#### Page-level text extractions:
--------

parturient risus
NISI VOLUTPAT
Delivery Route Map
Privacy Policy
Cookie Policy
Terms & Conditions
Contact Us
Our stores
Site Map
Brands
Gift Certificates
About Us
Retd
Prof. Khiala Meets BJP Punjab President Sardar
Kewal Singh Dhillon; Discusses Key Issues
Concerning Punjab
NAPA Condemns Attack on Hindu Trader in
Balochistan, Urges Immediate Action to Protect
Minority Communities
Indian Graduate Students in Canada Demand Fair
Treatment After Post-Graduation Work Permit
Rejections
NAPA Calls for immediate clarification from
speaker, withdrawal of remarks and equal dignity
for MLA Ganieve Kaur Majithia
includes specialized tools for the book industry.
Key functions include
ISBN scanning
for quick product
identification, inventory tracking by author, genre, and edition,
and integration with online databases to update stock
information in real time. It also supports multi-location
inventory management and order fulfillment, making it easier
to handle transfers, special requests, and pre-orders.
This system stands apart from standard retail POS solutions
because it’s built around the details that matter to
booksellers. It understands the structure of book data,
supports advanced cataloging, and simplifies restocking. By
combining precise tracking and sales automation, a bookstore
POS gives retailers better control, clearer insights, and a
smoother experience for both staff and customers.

--------

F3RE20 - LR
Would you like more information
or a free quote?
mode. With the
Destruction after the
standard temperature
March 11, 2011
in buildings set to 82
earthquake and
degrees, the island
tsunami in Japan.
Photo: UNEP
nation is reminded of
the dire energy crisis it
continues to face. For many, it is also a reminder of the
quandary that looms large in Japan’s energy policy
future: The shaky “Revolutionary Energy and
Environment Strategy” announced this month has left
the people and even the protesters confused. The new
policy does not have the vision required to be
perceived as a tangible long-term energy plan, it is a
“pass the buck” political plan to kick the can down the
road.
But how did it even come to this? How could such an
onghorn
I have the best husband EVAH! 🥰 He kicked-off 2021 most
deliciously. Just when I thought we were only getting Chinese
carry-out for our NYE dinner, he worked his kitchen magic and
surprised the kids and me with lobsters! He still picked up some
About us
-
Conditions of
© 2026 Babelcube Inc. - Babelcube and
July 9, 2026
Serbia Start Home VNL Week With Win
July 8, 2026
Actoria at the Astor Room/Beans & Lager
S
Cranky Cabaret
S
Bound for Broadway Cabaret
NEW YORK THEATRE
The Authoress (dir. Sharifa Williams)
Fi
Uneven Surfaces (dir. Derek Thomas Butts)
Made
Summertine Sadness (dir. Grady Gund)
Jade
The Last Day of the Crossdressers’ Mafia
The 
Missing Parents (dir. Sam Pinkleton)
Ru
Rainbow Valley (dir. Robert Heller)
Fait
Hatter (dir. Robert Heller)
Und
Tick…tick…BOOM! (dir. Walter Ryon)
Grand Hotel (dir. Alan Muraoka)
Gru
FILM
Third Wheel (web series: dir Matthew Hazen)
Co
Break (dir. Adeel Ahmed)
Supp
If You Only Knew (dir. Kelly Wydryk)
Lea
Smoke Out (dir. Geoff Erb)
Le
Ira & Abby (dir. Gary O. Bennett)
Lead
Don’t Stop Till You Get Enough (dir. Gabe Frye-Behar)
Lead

--------

#### Work item:
Starting with the line that holds "and integration with" and ending with the line that holds "POS gives retailers", retype every line in the data above exactly, and nothing else.

#### Solution to this exercise:
and integration with online databases to update stock
information in real time. It also supports multi-location
inventory management and order fulfillment, making it easier
to handle transfers, special requests, and pre-orders.
This system stands apart from standard retail POS solutions
because it’s built around the details that matter to
booksellers. It understands the structure of book data,
supports advanced cataloging, and simplifies restocking. By
combining precise tracking and sales automation, a bookstore
POS gives retailers better control, clearer insights, and a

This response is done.